# Backfill: transform_word_decisions

Part of historical backfill pipeline

- One backfill pipeline run per year
- Work in batches of one month
- For each month:
    - Get the filepaths of puzzles for that month
    - Transform each puzzle into `word_decisions` table rows
    - write to the bronze table
    - perform validation checks and audit logs before and after each write op

## ⚠️ Not working locally? ⚠️

To run this notebook locally, edit the first code cell:

Change:  
`%run "./00_setup"`  
To:  
`%run "./00_setup.ipynb"`

👉 _Please **do not commit** this change — it's only for local execution._

In [None]:
%run "./00_setup"

In [None]:
from pyspark.sql.types import * 
import pyspark.sql.functions as F
from typing import Any

In [None]:
from src.sparkdbutils import create_db, write_to_table_replace_where
from src.fileutils import get_latest_wordlist, word_file_to_set, get_puzzle_paths
from src.wordutils import get_letter_set_map, transform_puzzle_to_word_decisions_by_path
from src.bronzeutils import rows_to_word_decisions_df, WORD_DECISIONS_PARTITIONS

In [None]:
wordlist_filename, wordlist_version = get_latest_wordlist()
wordlist = word_file_to_set(wordlist_filename)
letter_set_map = get_letter_set_map(wordlist)

In [None]:
def process_month(year: int, month: int) -> list[dict[str, Any]]:
    """
    Returns word_decision rows for all puzzles in the given year/month
    """
    rows = []
    puzzle_paths = get_puzzle_paths(year, month)
    for puzzle_path in sorted(puzzle_paths):
        curr_rows = transform_puzzle_to_word_decisions_by_path(puzzle_path,
                                                               wordlist,
                                                               letter_set_map,
                                                               wordlist_version)
        rows.extend(curr_rows)

    return rows_to_word_decisions_df(rows, spark)

In [None]:
# TODO: Parameterize _YEAR, _TARGET_DB_NAME, _TABLE_NAME
_YEAR = 0000
_TARGET_DB_NAME = "bronze"
_TABLE_NAME = "word_decisions"
create_db(spark, _TARGET_DB_NAME)

In [None]:
total_rows = 0

for month in range(1, 13):
    print(f"Processing year {_YEAR}, month {month}...")
    df = process_month(_YEAR, month)
    
    curr_count = df.count()
    total_rows += curr_count
    print(f"Writing {curr_count} rows to {_TARGET_DB_NAME}.{_TABLE_NAME}")
    replace_where_dict = {
        "year": _YEAR,
        "month": month,
    }
    write_to_table_replace_where(spark,
                   df,
                   _TARGET_DB_NAME,
                   _TABLE_NAME,
                   replace_where_dict,
                   WORD_DECISIONS_PARTITIONS)
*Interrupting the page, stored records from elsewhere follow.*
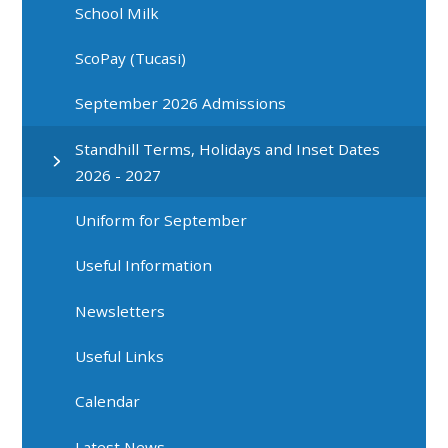
School Milk
ScoPay (Tucasi)
September 2026 Admissions
Standhill Terms, Holidays and Inset Dates
2026 - 2027
Uniform for September
Useful Information
Newsletters
Useful Links
Calendar
Latest News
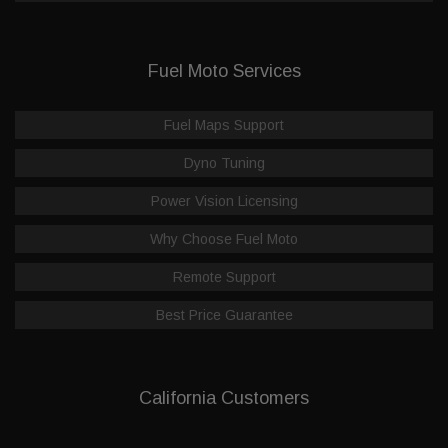
Fuel Moto Services
Fuel Maps Support
Dyno Tuning
Power Vision Licensing
Why Choose Fuel Moto
Remote Support
Best Price Guarantee
California Customers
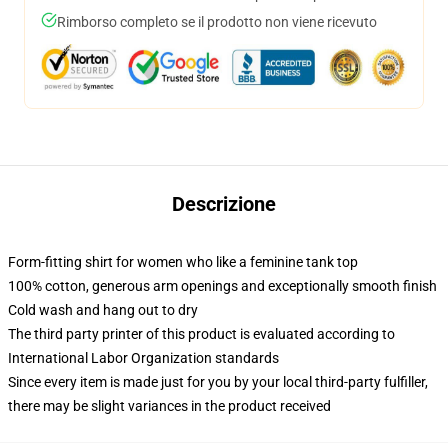
Rimborso completo se il prodotto non viene ricevuto
Descrizione
Form-fitting shirt for women who like a feminine tank top
100% cotton, generous arm openings and exceptionally smooth finish
Cold wash and hang out to dry
The third party printer of this product is evaluated according to
International Labor Organization standards
Since every item is made just for you by your local third-party fulfiller,
there may be slight variances in the product received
    # TODO: validation, audit log, etc.
print(f"{total_rows} written in total")

In [None]:
df2 = spark.sql("SELECT * FROM bronze.word_decisions")
print(f"{df2.count()} total rows in table")
df2.show(10, False)

In [None]:
df2.select(["year", "month"]).distinct().sort(["year", "month",]).show(50, False)

In [None]:
new_words = df2.filter(df2.was_in_wordlist == False).select("word").distinct().sort("word")
print(f"{new_words.count()} words not found in external wordlist")
new_words.show(new_words.count())